(Beginning of Material provided)

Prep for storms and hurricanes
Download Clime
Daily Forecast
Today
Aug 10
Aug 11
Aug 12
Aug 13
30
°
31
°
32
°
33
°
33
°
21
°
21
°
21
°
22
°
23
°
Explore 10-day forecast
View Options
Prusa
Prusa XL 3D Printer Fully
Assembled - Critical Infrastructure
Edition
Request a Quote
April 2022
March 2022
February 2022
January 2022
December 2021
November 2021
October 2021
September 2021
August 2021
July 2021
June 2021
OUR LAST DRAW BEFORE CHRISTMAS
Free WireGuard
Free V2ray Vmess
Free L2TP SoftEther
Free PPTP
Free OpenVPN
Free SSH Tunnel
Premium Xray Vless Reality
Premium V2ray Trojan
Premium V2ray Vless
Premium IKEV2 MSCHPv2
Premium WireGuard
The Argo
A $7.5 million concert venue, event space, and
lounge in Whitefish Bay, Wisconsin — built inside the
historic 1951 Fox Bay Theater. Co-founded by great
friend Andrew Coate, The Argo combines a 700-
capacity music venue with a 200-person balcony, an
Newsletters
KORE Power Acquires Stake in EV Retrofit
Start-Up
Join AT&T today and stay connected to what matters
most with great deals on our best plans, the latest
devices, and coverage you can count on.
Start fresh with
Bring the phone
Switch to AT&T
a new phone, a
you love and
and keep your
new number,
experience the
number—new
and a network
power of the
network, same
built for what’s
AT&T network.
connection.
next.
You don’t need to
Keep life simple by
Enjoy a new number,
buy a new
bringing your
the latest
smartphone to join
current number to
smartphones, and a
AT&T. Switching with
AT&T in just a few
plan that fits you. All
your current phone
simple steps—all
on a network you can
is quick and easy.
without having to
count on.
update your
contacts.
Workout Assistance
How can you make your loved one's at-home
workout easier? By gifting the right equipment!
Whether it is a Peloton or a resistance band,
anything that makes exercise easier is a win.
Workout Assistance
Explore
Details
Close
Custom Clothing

(End of Material provided)

What needs to be done: Copy all of the data above, character for character.

Your solution:
Prep for storms and hurricanes
Download Clime
Daily Forecast
Today
Aug 10
Aug 11
Aug 12
Aug 13
30
°
31
°
32
°
33
°
33
°
21
°
21
°
21
°
22
°
23
°
Explore 10-day forecast
View Options
Prusa
Prusa XL 3D Printer Fully
Assembled - Critical Infrastructure
Edition
Request a Quote
April 2022
March 2022
February 2022
January 2022
December 2021
November 2021
October 2021
September 2021
August 2021
July 2021
June 2021
OUR LAST DRAW BEFORE CHRISTMAS
Free WireGuard
Free V2ray Vmess
Free L2TP SoftEther
Free PPTP
Free OpenVPN
Free SSH Tunnel
Premium Xray Vless Reality
Premium V2ray Trojan
Premium V2ray Vless
Premium IKEV2 MSCHPv2
Premium WireGuard
The Argo
A $7.5 million concert venue, event space, and
lounge in Whitefish Bay, Wisconsin — built inside the
historic 1951 Fox Bay Theater. Co-founded by great
friend Andrew Coate, The Argo combines a 700-
capacity music venue with a 200-person balcony, an
Newsletters
KORE Power Acquires Stake in EV Retrofit
Start-Up
Join AT&T today and stay connected to what matters
most with great deals on our best plans, the latest
devices, and coverage you can count on.
Start fresh with
Bring the phone
Switch to AT&T
a new phone, a
you love and
and keep your
new number,
experience the
number—new
and a network
power of the
network, same
built for what’s
AT&T network.
connection.
next.
You don’t need to
Keep life simple by
Enjoy a new number,
buy a new
bringing your
the latest
smartphone to join
current number to
smartphones, and a
AT&T. Switching with
AT&T in just a few
plan that fits you. All
your current phone
simple steps—all
on a network you can
is quick and easy.
without having to
count on.
update your
contacts.
Workout Assistance
How can you make your loved one's at-home
workout easier? By gifting the right equipment!
Whether it is a Peloton or a resistance band,
anything that makes exercise easier is a win.
Workout Assistance
Explore
Details
Close
Custom Clothing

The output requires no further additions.